Task goal: When you repeat the entries below, please keep them exact and leave out the pictures.

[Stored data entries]
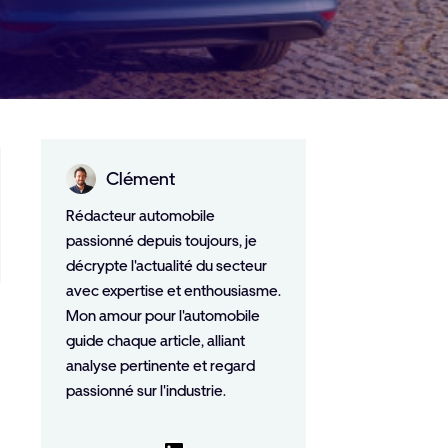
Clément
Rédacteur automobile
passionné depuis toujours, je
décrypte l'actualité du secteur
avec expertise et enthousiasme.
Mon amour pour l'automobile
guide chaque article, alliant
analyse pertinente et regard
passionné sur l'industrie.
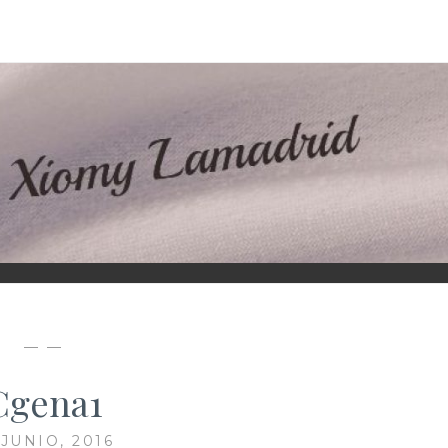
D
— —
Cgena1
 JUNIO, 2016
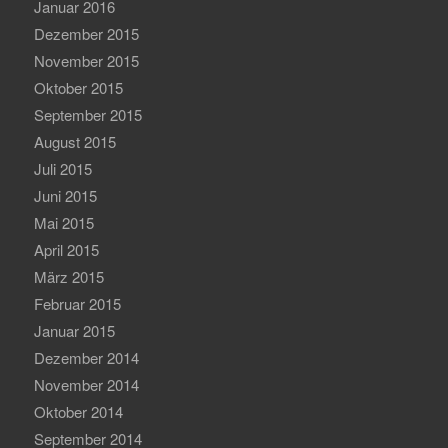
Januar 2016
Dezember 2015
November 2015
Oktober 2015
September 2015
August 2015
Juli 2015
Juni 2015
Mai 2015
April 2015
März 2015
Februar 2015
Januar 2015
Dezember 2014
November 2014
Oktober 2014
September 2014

Written reply:
Clément
Rédacteur automobile
passionné depuis toujours, je
décrypte l'actualité du secteur
avec expertise et enthousiasme.
Mon amour pour l'automobile
guide chaque article, alliant
analyse pertinente et regard
passionné sur l'industrie.
D
— —
Cgena1
 JUNIO, 2016
Januar 2016
Dezember 2015
November 2015
Oktober 2015
September 2015
August 2015
Juli 2015
Juni 2015
Mai 2015
April 2015
März 2015
Februar 2015
Januar 2015
Dezember 2014
November 2014
Oktober 2014
September 2014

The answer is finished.